At the time of his sentencing, DEA Administrator Karen Tandy held up a plastic bag with 1,600 pills and said they were prescribed by Hurwitz to one patient on one day. "Dr. Hurwitz was no different from a cocaine or heroin dealer peddling poison on the street corner," she said. "Indeed he was worse, because unlike the street dealer, he had and abused the trust and authority to treat people in pain. He hid behind his white lab coat and Stanford medical degree to try to conceal the fact that he had become a common drug trafficker."
(Regarding the prescription for 1,600 pills, Hurwitz said it was a clerical error that was corrected by a pharmacist before it was filled.)
That case is now on appeal and has become -- along with several other prosecutions -- a cause celebre for advocates including those in the Pain Relief Network, who are helping Hurwitz and a number of other arrested and convicted doctors to fight the charges against them. While acknowledging that Hurwitz could have been more careful in some of his prescribing, his supporters cast him as a dedicated and courageous professional who has been railroaded by the government.
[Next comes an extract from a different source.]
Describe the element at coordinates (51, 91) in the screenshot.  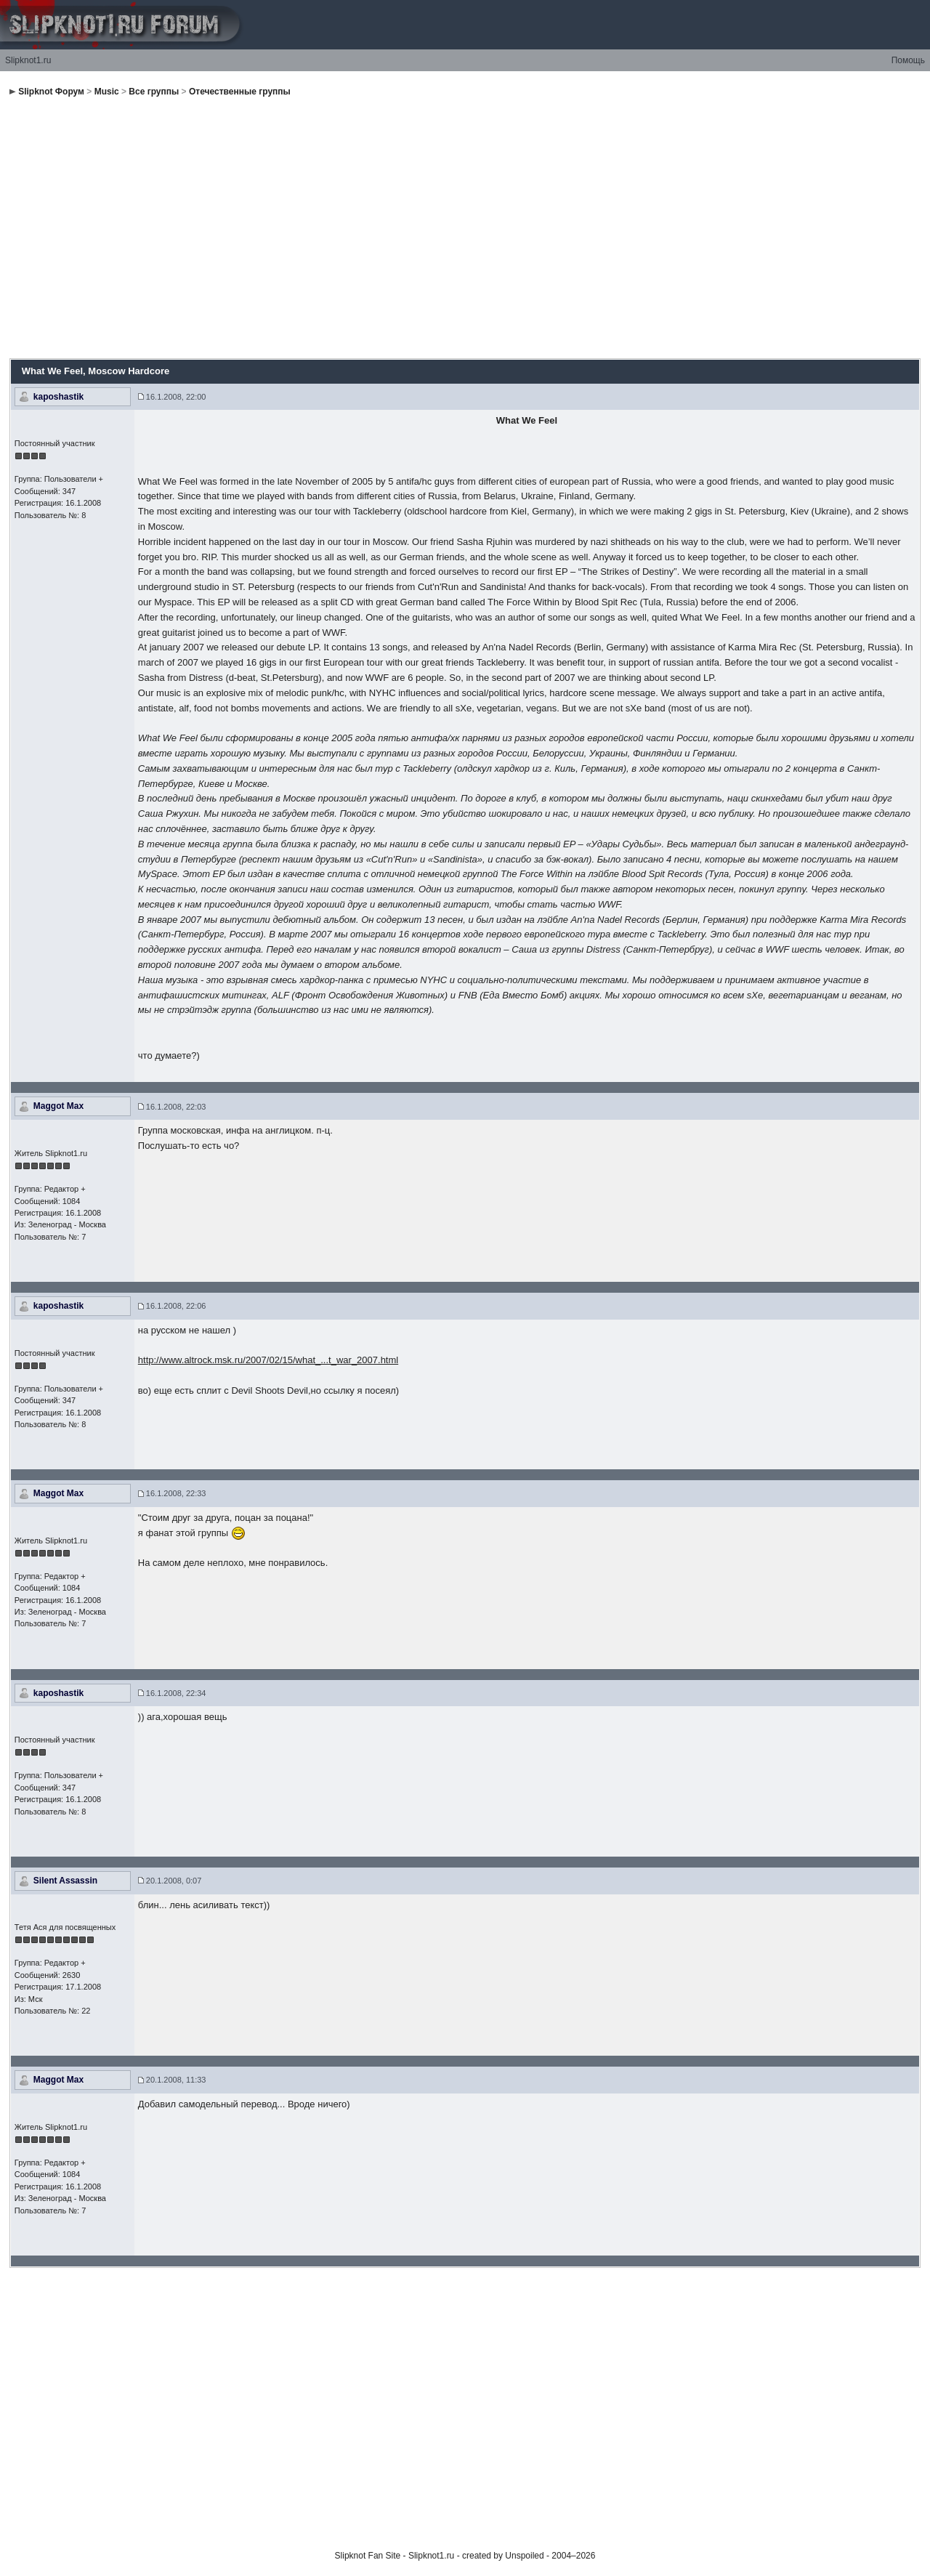 I see `Slipknot Форум` at that location.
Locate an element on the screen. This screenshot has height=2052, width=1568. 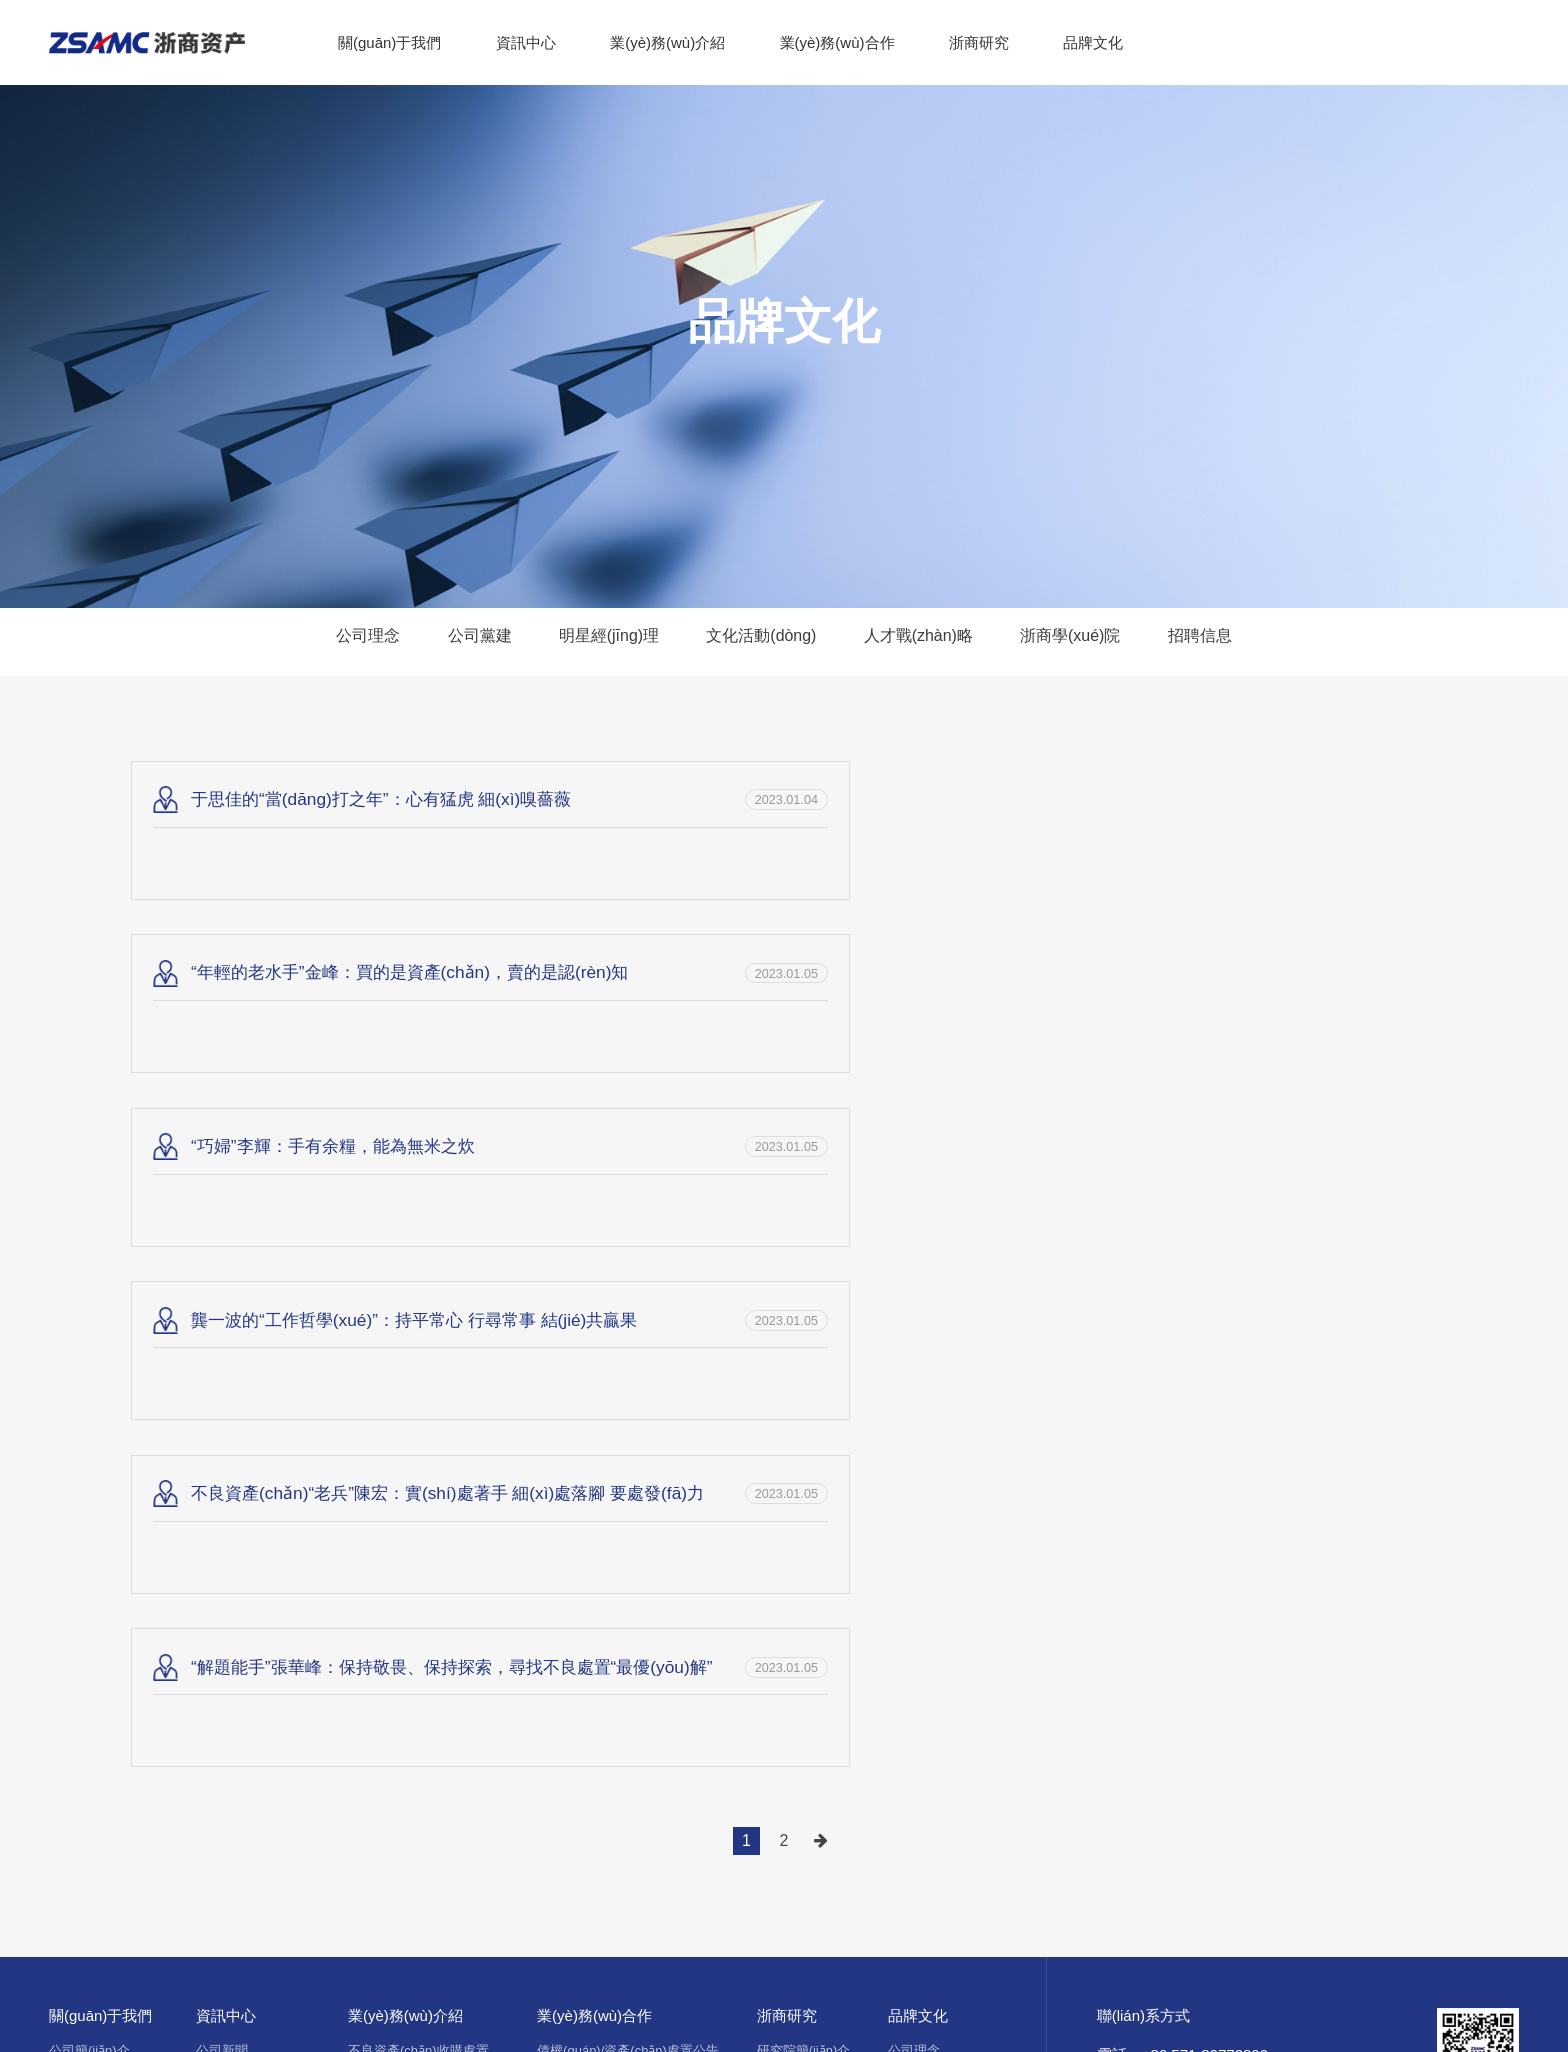 公司大事記 is located at coordinates (81, 1530). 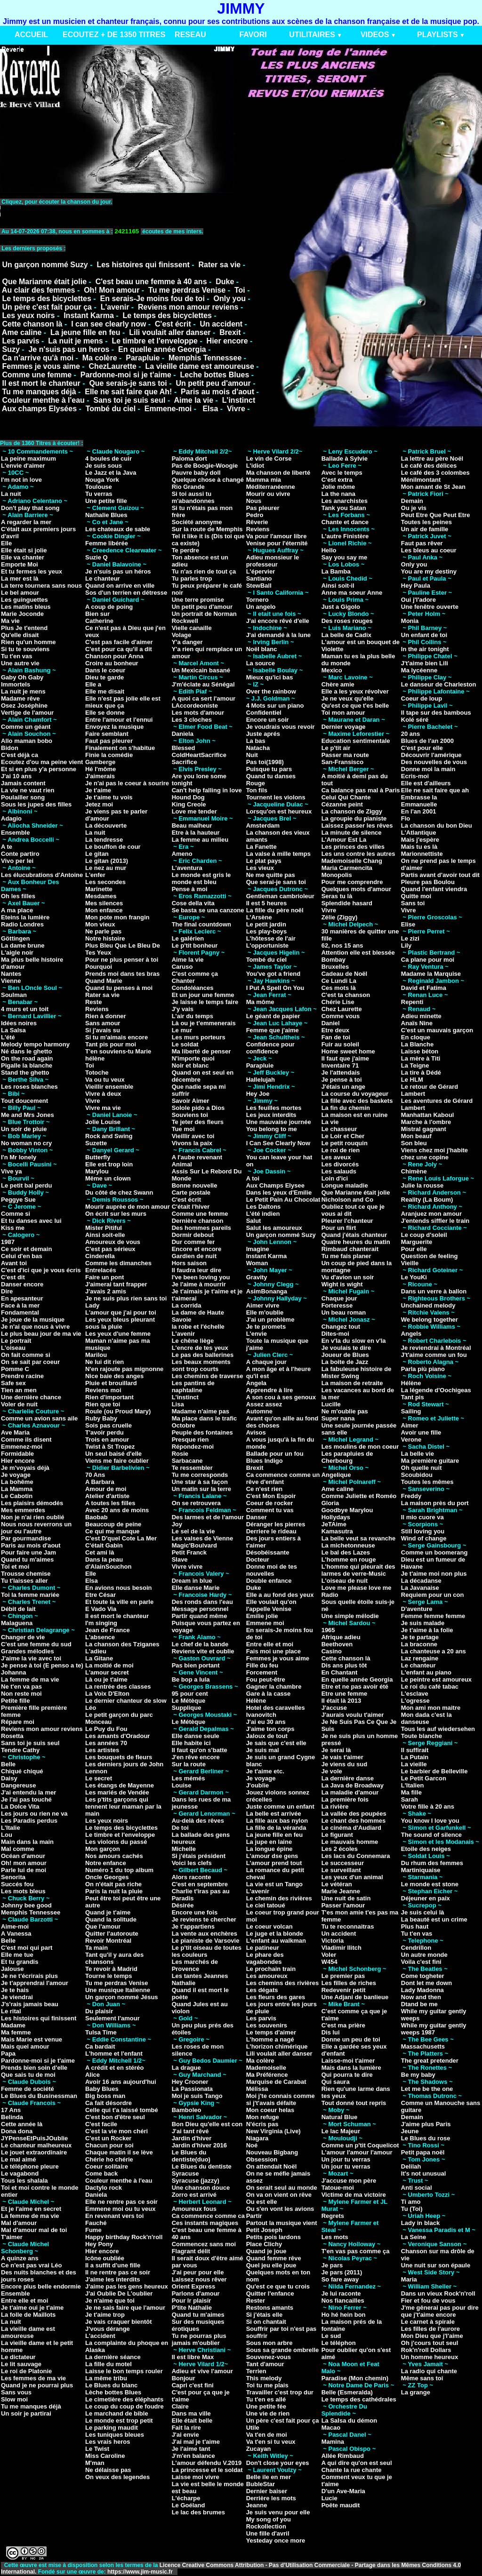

The new era in pain relief anticipated and promoted by pain doctors and drug manufacturers seems increasingly far off.
Lives Transformed
Wendy Shugol is a nationally recognized special-education teacher at Falls Church High School, a French horn player in the Fairfax City Band, a horseback rider and avid woodcarver. She also has cerebral palsy and a host of other serious conditions, and doubts she could even get out of bed were it not for the massive doses of opioids she takes daily. She says her referral to Howard Heit in 1998 marked a fundamental transformation in her life. "I'm a different person now," she says. "My life was miserable, and I was basically miserable to be around."
Shugol, 54, wheeled herself into Heit's Arlington Boulevard office two weeks ago for a monthly appointment, smiling broadly and filled with an energy seldom seen in people who don't carry her many physical burdens. The first order of business was, as always, to hand Heit her vials of drugs, so he could see exactly how many pills she had used since the last visit. Heit took out a pill counter and went to work, first on the OxyContin, and then the Dilaudid. He was puzzled to find more than 100 extra pills.
"Have you been taking everything you need?" he asked.
"Yep, but I think you made a mistake last time," she replied. Rather than writing a prescription for 230 pills, Heit had written one for 330 pills, and that's what the pharmacist filled.